“1.10. Posthumanists do not fall into the trap of imagining a society where everything works well. Economic and political theories are as futile as long term weather predictions.”
Robert Pepperell, The Posthuman Manifesto
Angela remained unsurprised. Her creation, Vitor, one-hundred-eighty pounds of chaotic curiosity was, effectively, a child. She was grateful that even though he teetered on unpredictability — the balance-scale tilted by a microgram at most — the two of them survived. The deep sea, hungrily pummeling the extreme edges of the nearly vertical cliffs, would not be claiming them today.
He held the framed photograph of “Small Angela, Small Weiss” entirely motionless, questioning. She smelled the salty sea air and warm sunshine on him. A living sculpture. Angela could picture a Vitor Of Granite, monument to optimists, dreamers, and survivors. The New Age Savant. Would it be engraved: “Mayan Curtain Of Night, Forestalled,” on the base? Angela was pleased with her Vitor’s dynamic range of thought and motion.
Anxiety lifted, Angela grasped Vitor’s hand. Beyond the glass table where his first meal of lemon cookies and clear seltzer water was managed — don’t inhale the bubbles, big guy — they went. She made a mental commitment to provide more appropriate nutrition. She wondered was the lemon cookie act what saved them from Vitor’s initial urges? Did he stage it? Was he that brilliant and quick?
Angels. Did God, and the Angels, create Man?
Was she now, Angela, the mother of Posthuman History? Was she, to be, part of the New Age Texts, documented in clusters of patterned electrons, bosons, and prions? Prions were bad — right? Prion disease? Time would learn. Time would tell soon. Time was different these days.

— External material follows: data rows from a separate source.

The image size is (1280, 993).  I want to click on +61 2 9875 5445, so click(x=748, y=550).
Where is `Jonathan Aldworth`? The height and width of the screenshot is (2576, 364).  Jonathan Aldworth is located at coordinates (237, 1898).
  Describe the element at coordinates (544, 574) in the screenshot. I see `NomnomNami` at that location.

Down the illuminated passage. Into the deeper realms of the cliff-home, her palace of light. Vitor felt safe with Angela. Her frequencies differed from the sea, the white marble, sweet lemon cookies and Polar Bear Seltzer jetting. Angela was transmitting patterns of colors streaming from within her tiny bird-body. Angela was of ions… Aura! That was it, Aura, he thought. Although she was small, Vitor felt calm walking alongside Angela.
Familiar, thought Vitor, the passage was wide. Slightly claustrophobic. Excitement built inside him; surely Angela was bringing him to see the man called Weiss. The rooms to either side were eclectically arranged and furnished. Dark flooring of perfect wood, blacker than a starless night. He feared he might mis-step, and fall so deeply there would be no more earth.

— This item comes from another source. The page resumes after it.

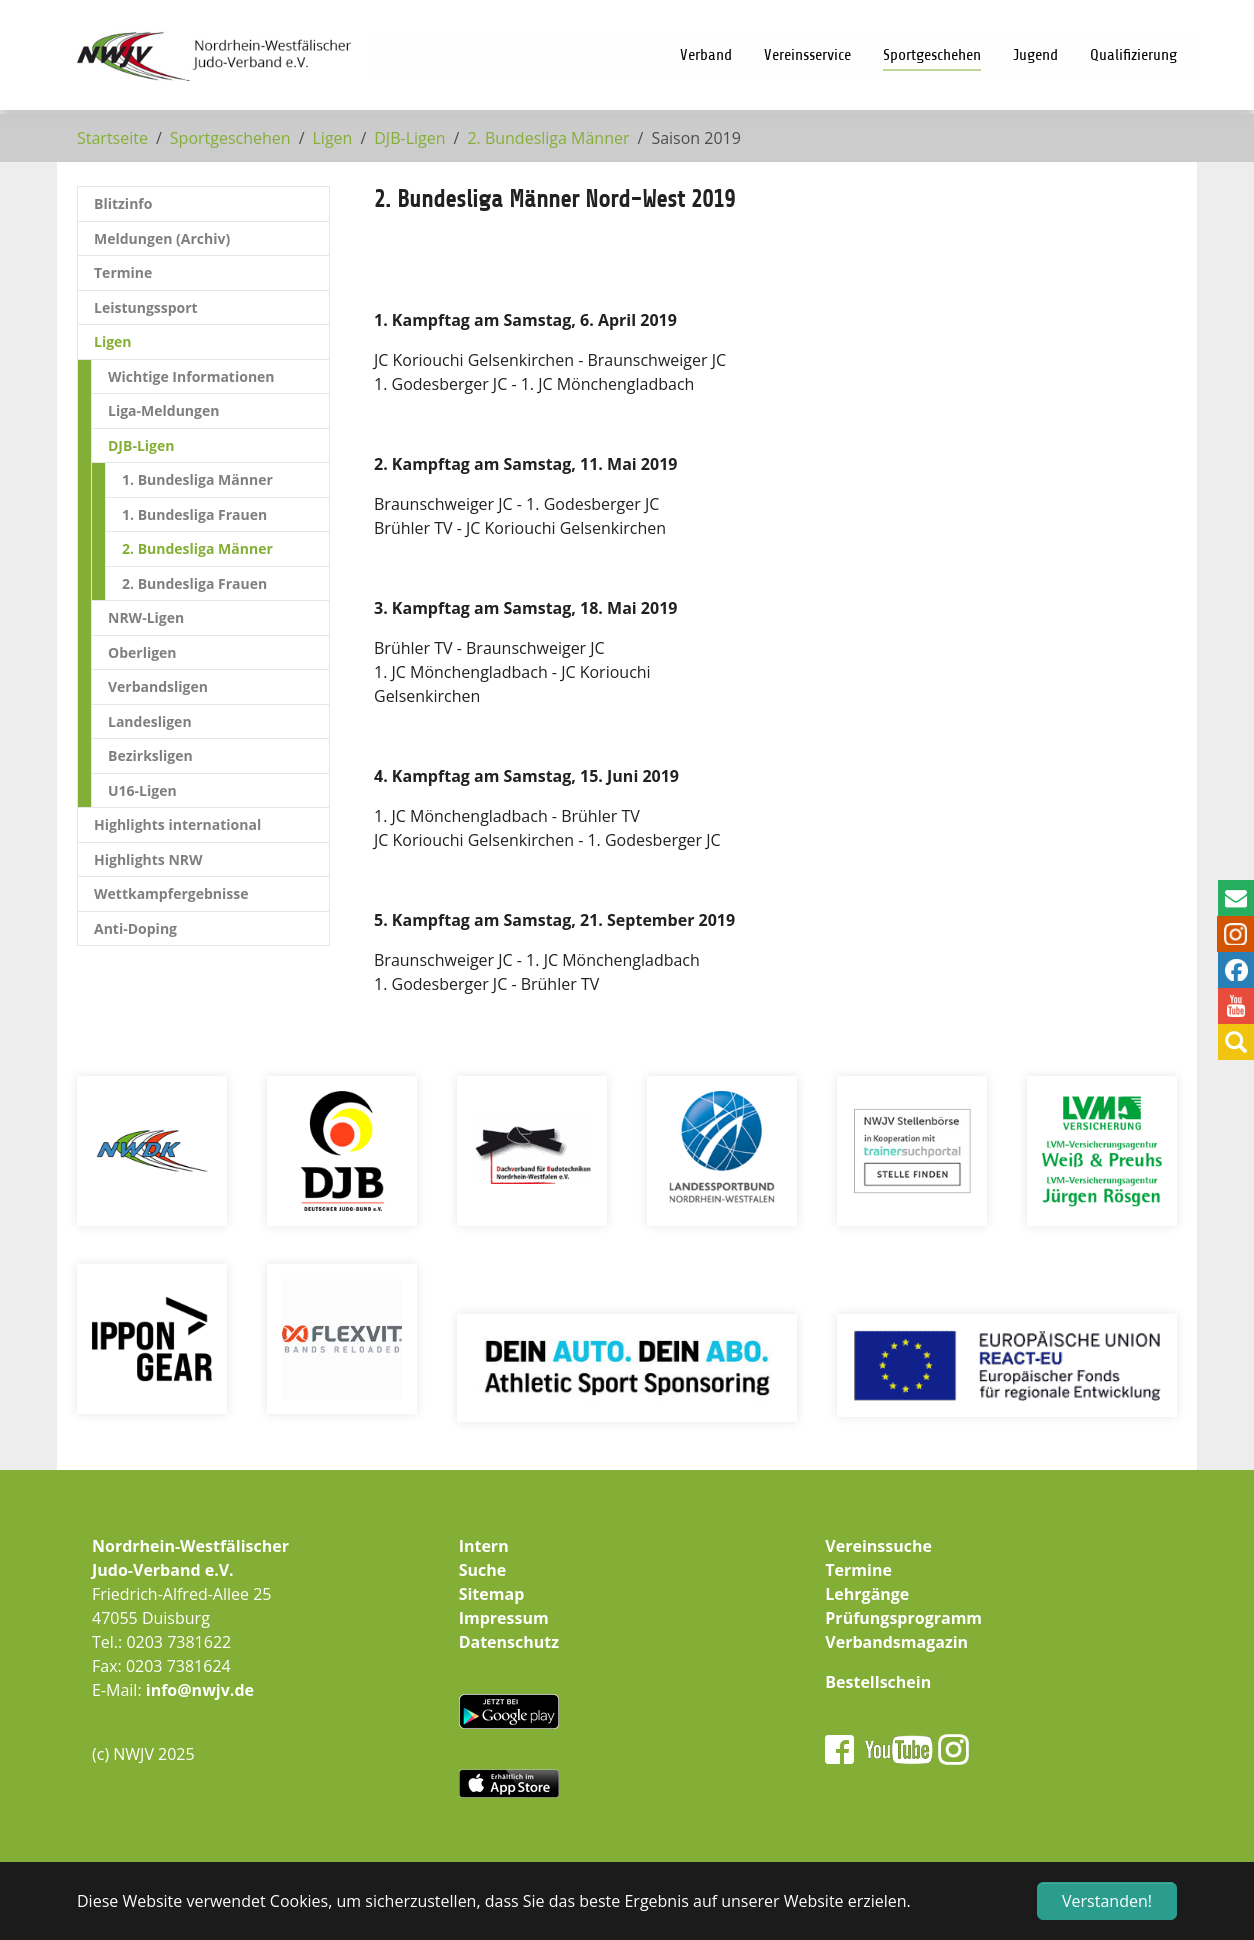 The image size is (1254, 1940). I want to click on Lehrgänge, so click(867, 1594).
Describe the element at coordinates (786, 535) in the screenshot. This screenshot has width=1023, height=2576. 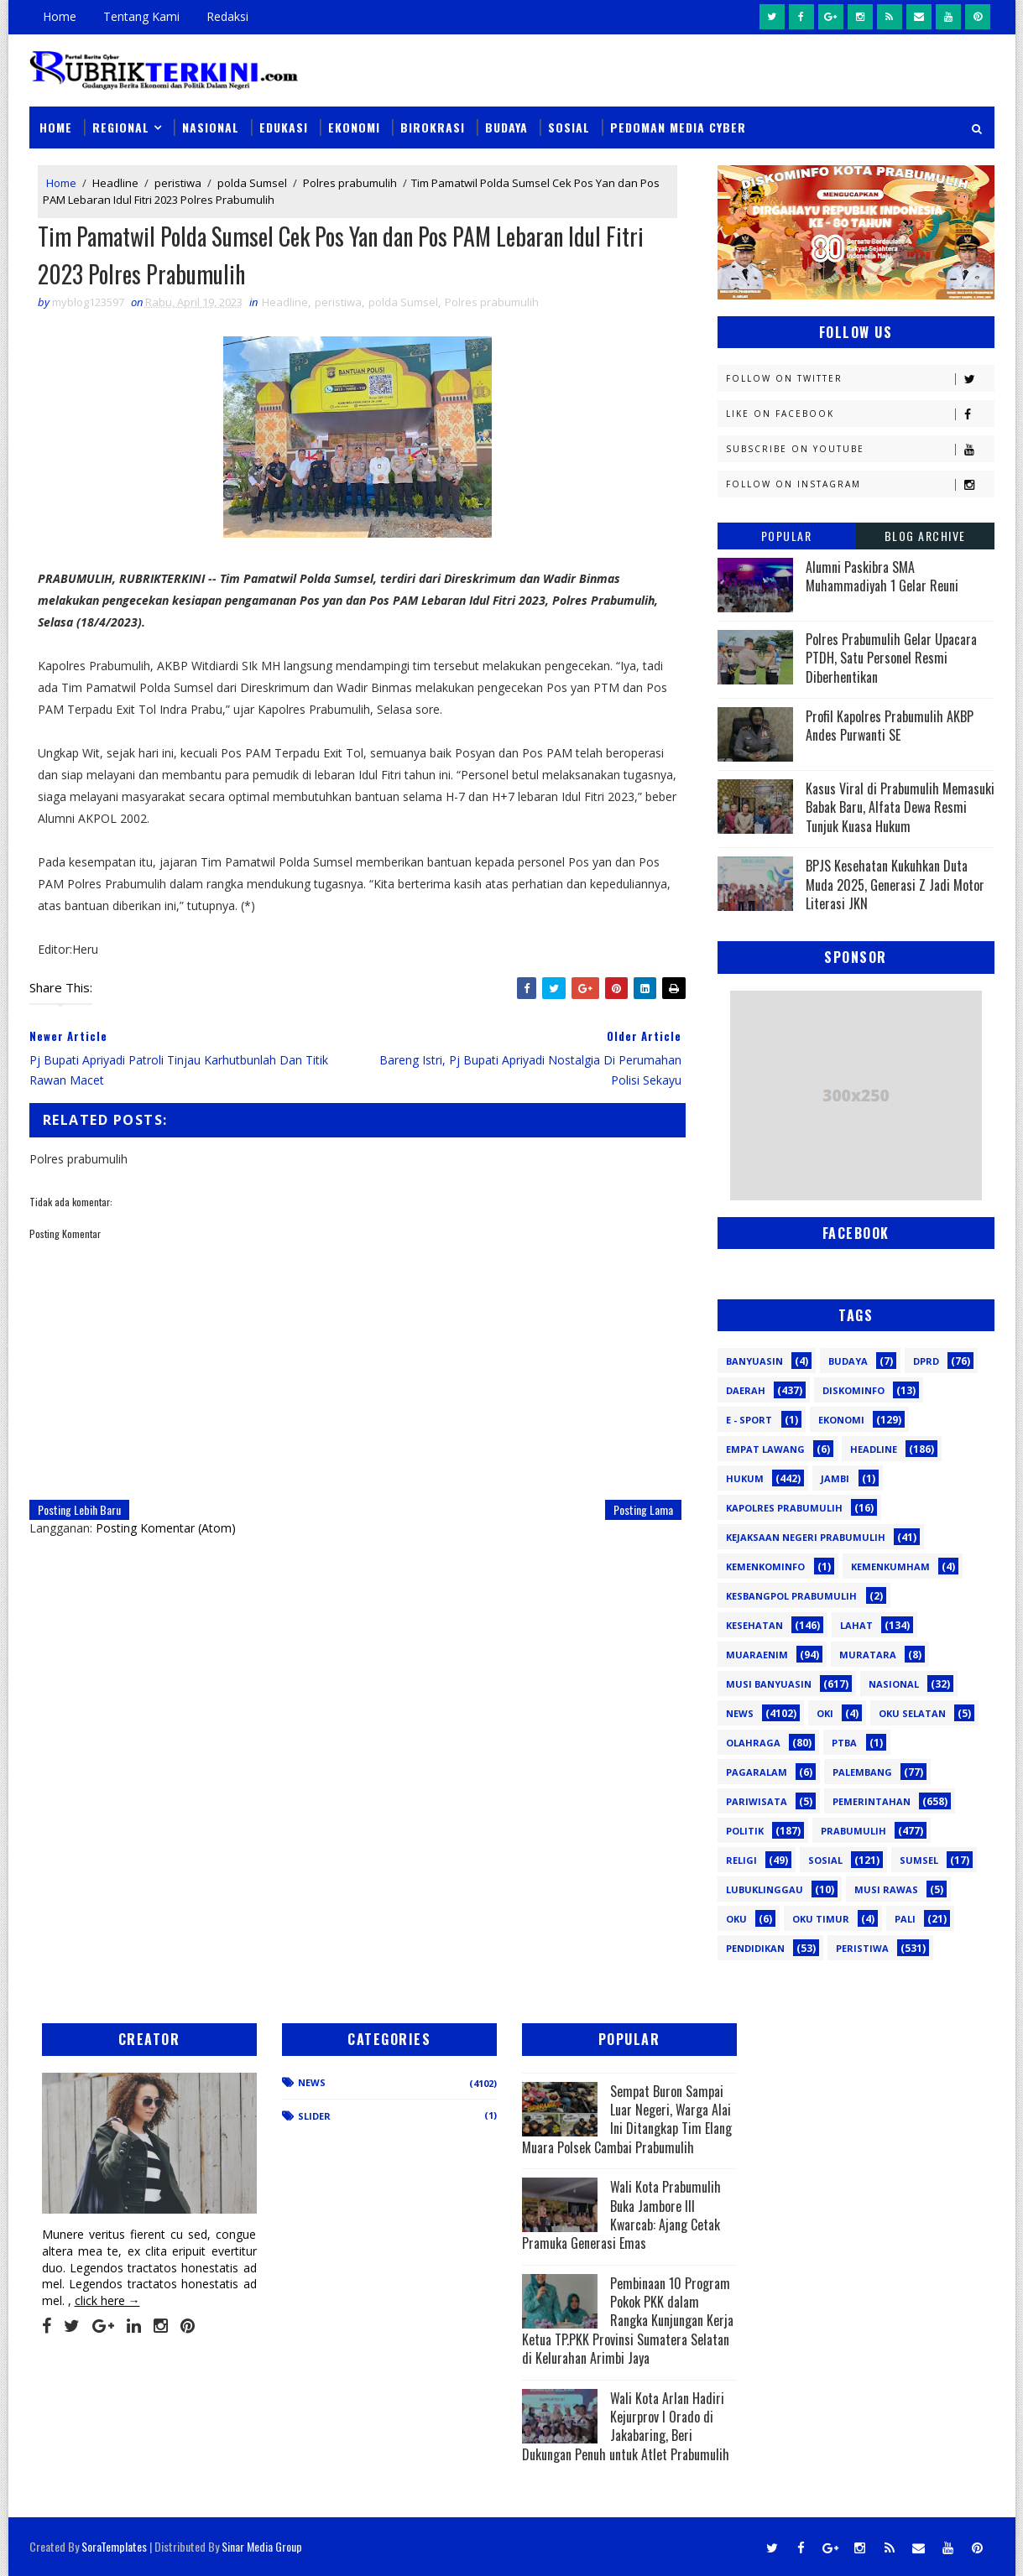 I see `Popular` at that location.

It was longer than its width, a runway, he thought. A new source of worry was creeping up on Vitor. Too many words popping in and out of his consciousness, like that hammer-gopher-game at the circus. Vitor was stressing. Upon departing the main room with the lovely sky and sunshine reverting to tungsten, setting, resting upon the horizon, the words began bouncing off the passage walls wildly!

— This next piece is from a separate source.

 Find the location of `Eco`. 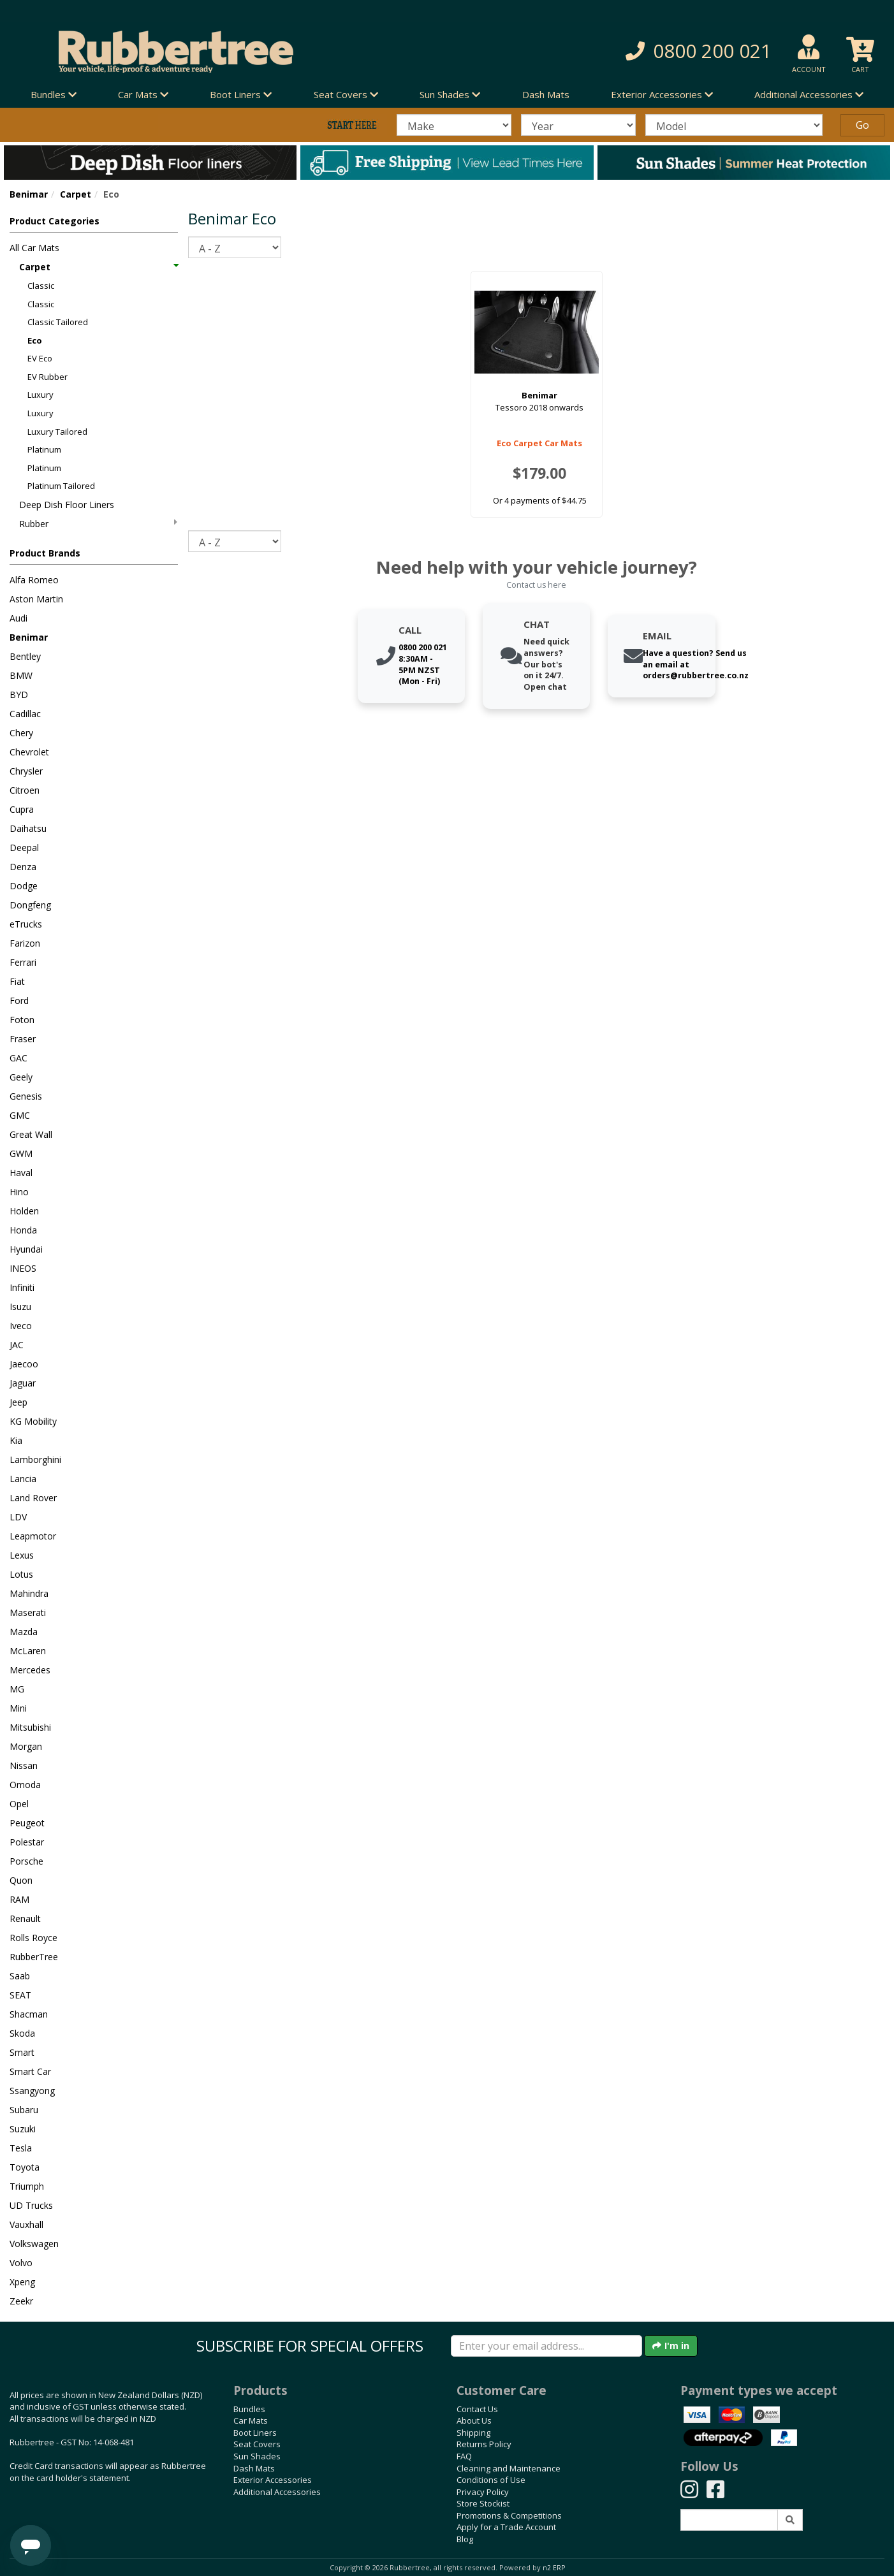 Eco is located at coordinates (34, 340).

Fortunately they both made it, before the word-spell set in! “Library,” she said. “Look,” she requested. “Mirror.” What was a mirror? Like a window, it seemed to Vitor. A very large window. Resembling the photograph he firmly clutched in his massive veined, corded, hands. Careful not to crush, destroy Angela’s photo!
A mirror, it seemed, was much like a photograph, but larger.